| WHAT THIS TASK INVOLVES |
Below is a set of records. Repeat all of them exactly.

| RECORD EXCERPTS |

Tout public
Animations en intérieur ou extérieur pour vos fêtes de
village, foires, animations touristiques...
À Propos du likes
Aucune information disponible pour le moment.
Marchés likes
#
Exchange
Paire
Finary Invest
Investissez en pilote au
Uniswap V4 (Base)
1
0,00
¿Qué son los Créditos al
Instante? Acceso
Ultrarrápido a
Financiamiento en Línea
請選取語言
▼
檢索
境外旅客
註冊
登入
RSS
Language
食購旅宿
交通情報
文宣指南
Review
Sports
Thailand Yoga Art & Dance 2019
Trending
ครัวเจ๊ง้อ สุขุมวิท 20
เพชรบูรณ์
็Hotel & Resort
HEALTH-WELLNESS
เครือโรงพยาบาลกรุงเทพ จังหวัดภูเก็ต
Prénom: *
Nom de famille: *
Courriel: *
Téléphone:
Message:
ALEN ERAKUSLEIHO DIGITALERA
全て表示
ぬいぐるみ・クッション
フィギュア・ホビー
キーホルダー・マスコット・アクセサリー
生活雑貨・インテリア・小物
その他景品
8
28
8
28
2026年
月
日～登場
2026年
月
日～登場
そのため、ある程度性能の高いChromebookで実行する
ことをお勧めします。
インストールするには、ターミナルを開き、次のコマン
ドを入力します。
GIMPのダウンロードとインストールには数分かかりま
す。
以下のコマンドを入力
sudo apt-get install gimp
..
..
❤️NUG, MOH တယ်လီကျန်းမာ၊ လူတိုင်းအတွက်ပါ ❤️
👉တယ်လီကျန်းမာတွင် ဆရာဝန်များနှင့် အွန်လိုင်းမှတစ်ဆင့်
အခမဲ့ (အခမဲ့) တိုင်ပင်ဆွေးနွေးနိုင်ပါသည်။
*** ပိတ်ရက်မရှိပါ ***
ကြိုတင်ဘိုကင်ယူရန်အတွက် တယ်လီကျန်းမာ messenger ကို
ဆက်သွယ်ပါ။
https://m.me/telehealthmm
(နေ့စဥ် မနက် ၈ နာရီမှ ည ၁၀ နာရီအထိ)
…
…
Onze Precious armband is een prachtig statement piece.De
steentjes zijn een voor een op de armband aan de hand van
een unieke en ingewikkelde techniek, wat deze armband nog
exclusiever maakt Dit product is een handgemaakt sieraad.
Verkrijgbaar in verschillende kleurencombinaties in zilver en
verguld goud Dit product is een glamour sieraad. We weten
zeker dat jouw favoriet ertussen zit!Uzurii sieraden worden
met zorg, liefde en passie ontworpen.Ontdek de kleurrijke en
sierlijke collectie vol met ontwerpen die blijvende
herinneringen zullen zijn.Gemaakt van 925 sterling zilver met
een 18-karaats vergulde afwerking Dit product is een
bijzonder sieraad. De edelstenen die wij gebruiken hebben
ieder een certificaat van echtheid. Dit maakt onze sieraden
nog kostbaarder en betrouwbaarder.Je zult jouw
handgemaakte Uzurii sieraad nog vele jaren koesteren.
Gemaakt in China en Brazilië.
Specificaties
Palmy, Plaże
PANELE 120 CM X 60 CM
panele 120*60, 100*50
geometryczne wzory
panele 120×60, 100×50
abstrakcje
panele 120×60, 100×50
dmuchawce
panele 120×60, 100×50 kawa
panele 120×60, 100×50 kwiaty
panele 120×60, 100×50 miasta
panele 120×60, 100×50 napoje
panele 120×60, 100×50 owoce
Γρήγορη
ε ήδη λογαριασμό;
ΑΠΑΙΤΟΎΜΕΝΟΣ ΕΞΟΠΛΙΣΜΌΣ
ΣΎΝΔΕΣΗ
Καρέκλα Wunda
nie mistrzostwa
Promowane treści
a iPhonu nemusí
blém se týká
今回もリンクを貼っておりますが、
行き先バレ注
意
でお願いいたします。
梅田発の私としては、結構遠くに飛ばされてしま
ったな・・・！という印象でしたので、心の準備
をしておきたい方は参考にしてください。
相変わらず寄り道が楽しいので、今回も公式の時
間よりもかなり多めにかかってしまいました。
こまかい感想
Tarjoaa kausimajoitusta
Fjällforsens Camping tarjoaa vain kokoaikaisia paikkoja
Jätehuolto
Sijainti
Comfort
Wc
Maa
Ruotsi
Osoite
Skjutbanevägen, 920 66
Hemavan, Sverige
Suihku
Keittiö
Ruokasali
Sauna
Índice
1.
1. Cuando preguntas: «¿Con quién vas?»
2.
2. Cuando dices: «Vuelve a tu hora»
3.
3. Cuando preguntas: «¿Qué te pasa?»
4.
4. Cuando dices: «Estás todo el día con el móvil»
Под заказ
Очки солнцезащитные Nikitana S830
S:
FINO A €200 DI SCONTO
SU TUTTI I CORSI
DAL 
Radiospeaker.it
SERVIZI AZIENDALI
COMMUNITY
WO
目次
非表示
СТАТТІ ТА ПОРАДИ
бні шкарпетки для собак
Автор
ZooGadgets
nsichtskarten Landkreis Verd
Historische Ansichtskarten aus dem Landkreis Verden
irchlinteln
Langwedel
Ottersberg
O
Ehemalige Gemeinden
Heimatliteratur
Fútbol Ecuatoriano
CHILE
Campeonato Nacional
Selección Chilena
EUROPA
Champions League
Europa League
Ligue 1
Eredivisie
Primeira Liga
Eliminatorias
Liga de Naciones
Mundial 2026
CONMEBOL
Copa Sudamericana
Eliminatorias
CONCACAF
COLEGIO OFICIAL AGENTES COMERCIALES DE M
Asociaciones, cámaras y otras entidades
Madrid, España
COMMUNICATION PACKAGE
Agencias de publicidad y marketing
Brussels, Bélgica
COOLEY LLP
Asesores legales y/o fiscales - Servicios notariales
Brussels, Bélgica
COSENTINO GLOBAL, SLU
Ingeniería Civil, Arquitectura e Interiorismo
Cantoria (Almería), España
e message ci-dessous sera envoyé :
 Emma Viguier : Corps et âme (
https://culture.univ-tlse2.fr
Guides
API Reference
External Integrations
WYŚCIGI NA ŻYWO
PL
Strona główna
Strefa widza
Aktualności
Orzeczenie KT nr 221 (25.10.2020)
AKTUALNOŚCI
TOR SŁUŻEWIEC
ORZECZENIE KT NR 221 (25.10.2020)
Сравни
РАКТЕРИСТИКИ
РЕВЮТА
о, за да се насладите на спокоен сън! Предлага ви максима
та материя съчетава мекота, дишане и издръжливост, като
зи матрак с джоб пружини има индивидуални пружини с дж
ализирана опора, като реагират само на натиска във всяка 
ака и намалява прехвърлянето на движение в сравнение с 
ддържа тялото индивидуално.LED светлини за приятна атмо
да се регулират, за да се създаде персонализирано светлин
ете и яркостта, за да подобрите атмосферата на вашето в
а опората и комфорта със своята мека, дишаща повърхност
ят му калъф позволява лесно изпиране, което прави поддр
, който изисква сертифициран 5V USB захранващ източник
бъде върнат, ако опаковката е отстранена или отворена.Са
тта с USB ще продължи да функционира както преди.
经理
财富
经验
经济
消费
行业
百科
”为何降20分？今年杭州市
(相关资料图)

| FINISHED EXERCISE |
Tout public
Animations en intérieur ou extérieur pour vos fêtes de
village, foires, animations touristiques...
À Propos du likes
Aucune information disponible pour le moment.
Marchés likes
#
Exchange
Paire
Finary Invest
Investissez en pilote au
Uniswap V4 (Base)
1
0,00
¿Qué son los Créditos al
Instante? Acceso
Ultrarrápido a
Financiamiento en Línea
請選取語言
▼
檢索
境外旅客
註冊
登入
RSS
Language
食購旅宿
交通情報
文宣指南
Review
Sports
Thailand Yoga Art & Dance 2019
Trending
ครัวเจ๊ง้อ สุขุมวิท 20
เพชรบูรณ์
็Hotel & Resort
HEALTH-WELLNESS
เครือโรงพยาบาลกรุงเทพ จังหวัดภูเก็ต
Prénom: *
Nom de famille: *
Courriel: *
Téléphone:
Message:
ALEN ERAKUSLEIHO DIGITALERA
全て表示
ぬいぐるみ・クッション
フィギュア・ホビー
キーホルダー・マスコット・アクセサリー
生活雑貨・インテリア・小物
その他景品
8
28
8
28
2026年
月
日～登場
2026年
月
日～登場
そのため、ある程度性能の高いChromebookで実行する
ことをお勧めします。
インストールするには、ターミナルを開き、次のコマン
ドを入力します。
GIMPのダウンロードとインストールには数分かかりま
す。
以下のコマンドを入力
sudo apt-get install gimp
..
..
❤️NUG, MOH တယ်လီကျန်းမာ၊ လူတိုင်းအတွက်ပါ ❤️
👉တယ်လီကျန်းမာတွင် ဆရာဝန်များနှင့် အွန်လိုင်းမှတစ်ဆင့်
အခမဲ့ (အခမဲ့) တိုင်ပင်ဆွေးနွေးနိုင်ပါသည်။
*** ပိတ်ရက်မရှိပါ ***
ကြိုတင်ဘိုကင်ယူရန်အတွက် တယ်လီကျန်းမာ messenger ကို
ဆက်သွယ်ပါ။
https://m.me/telehealthmm
(နေ့စဥ် မနက် ၈ နာရီမှ ည ၁၀ နာရီအထိ)
…
…
Onze Precious armband is een prachtig statement piece.De
steentjes zijn een voor een op de armband aan de hand van
een unieke en ingewikkelde techniek, wat deze armband nog
exclusiever maakt Dit product is een handgemaakt sieraad.
Verkrijgbaar in verschillende kleurencombinaties in zilver en
verguld goud Dit product is een glamour sieraad. We weten
zeker dat jouw favoriet ertussen zit!Uzurii sieraden worden
met zorg, liefde en passie ontworpen.Ontdek de kleurrijke en
sierlijke collectie vol met ontwerpen die blijvende
herinneringen zullen zijn.Gemaakt van 925 sterling zilver met
een 18-karaats vergulde afwerking Dit product is een
bijzonder sieraad. De edelstenen die wij gebruiken hebben
ieder een certificaat van echtheid. Dit maakt onze sieraden
nog kostbaarder en betrouwbaarder.Je zult jouw
handgemaakte Uzurii sieraad nog vele jaren koesteren.
Gemaakt in China en Brazilië.
Specificaties
Palmy, Plaże
PANELE 120 CM X 60 CM
panele 120*60, 100*50
geometryczne wzory
panele 120×60, 100×50
abstrakcje
panele 120×60, 100×50
dmuchawce
panele 120×60, 100×50 kawa
panele 120×60, 100×50 kwiaty
panele 120×60, 100×50 miasta
panele 120×60, 100×50 napoje
panele 120×60, 100×50 owoce
Γρήγορη
ε ήδη λογαριασμό;
ΑΠΑΙΤΟΎΜΕΝΟΣ ΕΞΟΠΛΙΣΜΌΣ
ΣΎΝΔΕΣΗ
Καρέκλα Wunda
nie mistrzostwa
Promowane treści
a iPhonu nemusí
blém se týká
今回もリンクを貼っておりますが、
行き先バレ注
意
でお願いいたします。
梅田発の私としては、結構遠くに飛ばされてしま
ったな・・・！という印象でしたので、心の準備
をしておきたい方は参考にしてください。
相変わらず寄り道が楽しいので、今回も公式の時
間よりもかなり多めにかかってしまいました。
こまかい感想
Tarjoaa kausimajoitusta
Fjällforsens Camping tarjoaa vain kokoaikaisia paikkoja
Jätehuolto
Sijainti
Comfort
Wc
Maa
Ruotsi
Osoite
Skjutbanevägen, 920 66
Hemavan, Sverige
Suihku
Keittiö
Ruokasali
Sauna
Índice
1.
1. Cuando preguntas: «¿Con quién vas?»
2.
2. Cuando dices: «Vuelve a tu hora»
3.
3. Cuando preguntas: «¿Qué te pasa?»
4.
4. Cuando dices: «Estás todo el día con el móvil»
Под заказ
Очки солнцезащитные Nikitana S830
S:
FINO A €200 DI SCONTO
SU TUTTI I CORSI
DAL 
Radiospeaker.it
SERVIZI AZIENDALI
COMMUNITY
WO
目次
非表示
СТАТТІ ТА ПОРАДИ
бні шкарпетки для собак
Автор
ZooGadgets
nsichtskarten Landkreis Verd
Historische Ansichtskarten aus dem Landkreis Verden
irchlinteln
Langwedel
Ottersberg
O
Ehemalige Gemeinden
Heimatliteratur
Fútbol Ecuatoriano
CHILE
Campeonato Nacional
Selección Chilena
EUROPA
Champions League
Europa League
Ligue 1
Eredivisie
Primeira Liga
Eliminatorias
Liga de Naciones
Mundial 2026
CONMEBOL
Copa Sudamericana
Eliminatorias
CONCACAF
COLEGIO OFICIAL AGENTES COMERCIALES DE M
Asociaciones, cámaras y otras entidades
Madrid, España
COMMUNICATION PACKAGE
Agencias de publicidad y marketing
Brussels, Bélgica
COOLEY LLP
Asesores legales y/o fiscales - Servicios notariales
Brussels, Bélgica
COSENTINO GLOBAL, SLU
Ingeniería Civil, Arquitectura e Interiorismo
Cantoria (Almería), España
e message ci-dessous sera envoyé :
 Emma Viguier : Corps et âme (
https://culture.univ-tlse2.fr
Guides
API Reference
External Integrations
WYŚCIGI NA ŻYWO
PL
Strona główna
Strefa widza
Aktualności
Orzeczenie KT nr 221 (25.10.2020)
AKTUALNOŚCI
TOR SŁUŻEWIEC
ORZECZENIE KT NR 221 (25.10.2020)
Сравни
РАКТЕРИСТИКИ
РЕВЮТА
о, за да се насладите на спокоен сън! Предлага ви максима
та материя съчетава мекота, дишане и издръжливост, като
зи матрак с джоб пружини има индивидуални пружини с дж
ализирана опора, като реагират само на натиска във всяка 
ака и намалява прехвърлянето на движение в сравнение с 
ддържа тялото индивидуално.LED светлини за приятна атмо
да се регулират, за да се създаде персонализирано светлин
ете и яркостта, за да подобрите атмосферата на вашето в
а опората и комфорта със своята мека, дишаща повърхност
ят му калъф позволява лесно изпиране, което прави поддр
, който изисква сертифициран 5V USB захранващ източник
бъде върнат, ако опаковката е отстранена или отворена.Са
тта с USB ще продължи да функционира както преди.
经理
财富
经验
经济
消费
行业
百科
”为何降20分？今年杭州市
(相关资料图)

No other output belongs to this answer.